The FDA today issued 2 recall notices related to CareFusion‘s Alaris pumps, including 1 to CareFusion over alarm issues and another to Elite Biomedical Solutions over a flaw in a replacement frame membrane for the drug pumps.
The FDA has labeled the recalls as a Class I, the most serious type of recall issued by the federal watchdog, which indicates “there is a reasonable probability that use of these products will cause serious adverse health consequences or death.”
CareFusion received 108 reports of an error in which a visual and audible alarm that causes the Alaris pump to stop supplying infusion to the patient, according to the FDA.

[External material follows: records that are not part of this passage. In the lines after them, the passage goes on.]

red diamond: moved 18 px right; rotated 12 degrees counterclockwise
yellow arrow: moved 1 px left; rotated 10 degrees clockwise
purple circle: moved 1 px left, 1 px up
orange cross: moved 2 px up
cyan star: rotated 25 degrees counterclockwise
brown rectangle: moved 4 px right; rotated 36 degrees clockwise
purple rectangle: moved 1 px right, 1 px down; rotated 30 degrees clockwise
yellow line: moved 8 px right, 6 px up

Even if the error is cleared, the pump does not respond to key presses until the unit is completely disconnected and reconnected to the computer unit used to program, monitor and provide power to the pump, the federal watchdog said.

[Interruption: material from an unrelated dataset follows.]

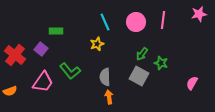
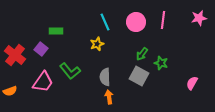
pink star: moved 4 px down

Failures in the syringe pump may cause delays or interruptions of therapy and can lead to serious injury or death, the FDA said. So far, CareFusion has not received any reports of permanent injury or death.
A total of 6,458 Alaris syringe pumps, model number 8110, are affected by the recall. The recalled pumps were manufactured between March 2014 and September 2014 and distributed between March 17, 2014 and September 30, 2014. All units recalled were distributed within the U.S.
CareFusion began notifying customers of the issue July 20, saying the company would initiate repairs on the units within 60 days and advising users to sequester the pumps and use alternate units.
A 2nd Alaris recall was issued involving Elite Biomedical Solutions’ Alaris medley large volume pump frame membrane, a replacement piece for a CareFusion Alaris pump. The frame membrane is a part of the Alaris pump that prevents fluids from leaking into internal components, according to the FDA.
Elite Biomedical Solutions said it discovered that use of the replacement frame membrane could lead to over or under infusion of fluids to the patient, with the potential to cause injury or death.
A total 1,502 units distributed within the U.S. are affected by the recall, manufactured between February 20, 2015 and April 21, 2015 and distributed between February 25, 2015 and May 8, 2015, the FDA said.
Elite Biomedical Solutions began contacting customers about the issue on May 21, urging customers to quarantine any indicated products and contact any patients the parts could have been distributed to.